(Task brief) Exactly as given, write out all the entries again.

#### Material supplied

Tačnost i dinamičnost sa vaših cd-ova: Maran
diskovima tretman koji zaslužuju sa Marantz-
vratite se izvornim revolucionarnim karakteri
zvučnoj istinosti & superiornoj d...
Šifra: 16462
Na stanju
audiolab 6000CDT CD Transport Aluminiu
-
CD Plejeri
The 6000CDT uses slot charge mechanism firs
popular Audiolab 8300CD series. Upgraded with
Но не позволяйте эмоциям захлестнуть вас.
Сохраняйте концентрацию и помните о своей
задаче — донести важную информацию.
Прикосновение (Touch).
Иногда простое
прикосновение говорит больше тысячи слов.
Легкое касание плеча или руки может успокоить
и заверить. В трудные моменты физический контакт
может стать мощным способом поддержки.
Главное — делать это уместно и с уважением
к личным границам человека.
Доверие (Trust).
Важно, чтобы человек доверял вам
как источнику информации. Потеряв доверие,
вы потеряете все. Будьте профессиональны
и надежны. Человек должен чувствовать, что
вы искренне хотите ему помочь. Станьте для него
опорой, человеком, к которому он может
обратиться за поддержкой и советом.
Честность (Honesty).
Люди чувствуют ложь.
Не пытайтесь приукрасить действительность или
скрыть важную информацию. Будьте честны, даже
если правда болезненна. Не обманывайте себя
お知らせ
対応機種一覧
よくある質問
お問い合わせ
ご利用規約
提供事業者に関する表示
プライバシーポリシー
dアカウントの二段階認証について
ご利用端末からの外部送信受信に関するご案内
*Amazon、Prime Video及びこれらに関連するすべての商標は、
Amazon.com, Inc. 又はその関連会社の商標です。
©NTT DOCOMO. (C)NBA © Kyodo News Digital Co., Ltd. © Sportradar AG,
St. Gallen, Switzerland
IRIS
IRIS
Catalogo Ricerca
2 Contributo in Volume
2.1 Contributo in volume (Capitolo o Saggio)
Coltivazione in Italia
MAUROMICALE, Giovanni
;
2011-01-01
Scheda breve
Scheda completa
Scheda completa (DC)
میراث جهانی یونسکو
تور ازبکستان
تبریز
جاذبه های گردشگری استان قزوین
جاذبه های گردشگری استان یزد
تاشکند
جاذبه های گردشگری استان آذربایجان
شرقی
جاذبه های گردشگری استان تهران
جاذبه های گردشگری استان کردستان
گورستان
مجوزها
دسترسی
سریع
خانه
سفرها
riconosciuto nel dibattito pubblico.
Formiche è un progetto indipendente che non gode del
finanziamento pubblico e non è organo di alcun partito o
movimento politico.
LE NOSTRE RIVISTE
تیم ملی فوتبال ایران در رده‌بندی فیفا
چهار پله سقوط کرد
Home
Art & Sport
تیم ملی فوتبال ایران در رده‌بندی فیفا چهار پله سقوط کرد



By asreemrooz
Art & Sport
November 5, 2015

########

(Exercise response)
Tačnost i dinamičnost sa vaših cd-ova: Maran
diskovima tretman koji zaslužuju sa Marantz-
vratite se izvornim revolucionarnim karakteri
zvučnoj istinosti & superiornoj d...
Šifra: 16462
Na stanju
audiolab 6000CDT CD Transport Aluminiu
-
CD Plejeri
The 6000CDT uses slot charge mechanism firs
popular Audiolab 8300CD series. Upgraded with
Но не позволяйте эмоциям захлестнуть вас.
Сохраняйте концентрацию и помните о своей
задаче — донести важную информацию.
Прикосновение (Touch).
Иногда простое
прикосновение говорит больше тысячи слов.
Легкое касание плеча или руки может успокоить
и заверить. В трудные моменты физический контакт
может стать мощным способом поддержки.
Главное — делать это уместно и с уважением
к личным границам человека.
Доверие (Trust).
Важно, чтобы человек доверял вам
как источнику информации. Потеряв доверие,
вы потеряете все. Будьте профессиональны
и надежны. Человек должен чувствовать, что
вы искренне хотите ему помочь. Станьте для него
опорой, человеком, к которому он может
обратиться за поддержкой и советом.
Честность (Honesty).
Люди чувствуют ложь.
Не пытайтесь приукрасить действительность или
скрыть важную информацию. Будьте честны, даже
если правда болезненна. Не обманывайте себя
お知らせ
対応機種一覧
よくある質問
お問い合わせ
ご利用規約
提供事業者に関する表示
プライバシーポリシー
dアカウントの二段階認証について
ご利用端末からの外部送信受信に関するご案内
*Amazon、Prime Video及びこれらに関連するすべての商標は、
Amazon.com, Inc. 又はその関連会社の商標です。
©NTT DOCOMO. (C)NBA © Kyodo News Digital Co., Ltd. © Sportradar AG,
St. Gallen, Switzerland
IRIS
IRIS
Catalogo Ricerca
2 Contributo in Volume
2.1 Contributo in volume (Capitolo o Saggio)
Coltivazione in Italia
MAUROMICALE, Giovanni
;
2011-01-01
Scheda breve
Scheda completa
Scheda completa (DC)
میراث جهانی یونسکو
تور ازبکستان
تبریز
جاذبه های گردشگری استان قزوین
جاذبه های گردشگری استان یزد
تاشکند
جاذبه های گردشگری استان آذربایجان
شرقی
جاذبه های گردشگری استان تهران
جاذبه های گردشگری استان کردستان
گورستان
مجوزها
دسترسی
سریع
خانه
سفرها
riconosciuto nel dibattito pubblico.
Formiche è un progetto indipendente che non gode del
finanziamento pubblico e non è organo di alcun partito o
movimento politico.
LE NOSTRE RIVISTE
تیم ملی فوتبال ایران در رده‌بندی فیفا
چهار پله سقوط کرد
Home
Art & Sport
تیم ملی فوتبال ایران در رده‌بندی فیفا چهار پله سقوط کرد



By asreemrooz
Art & Sport
November 5, 2015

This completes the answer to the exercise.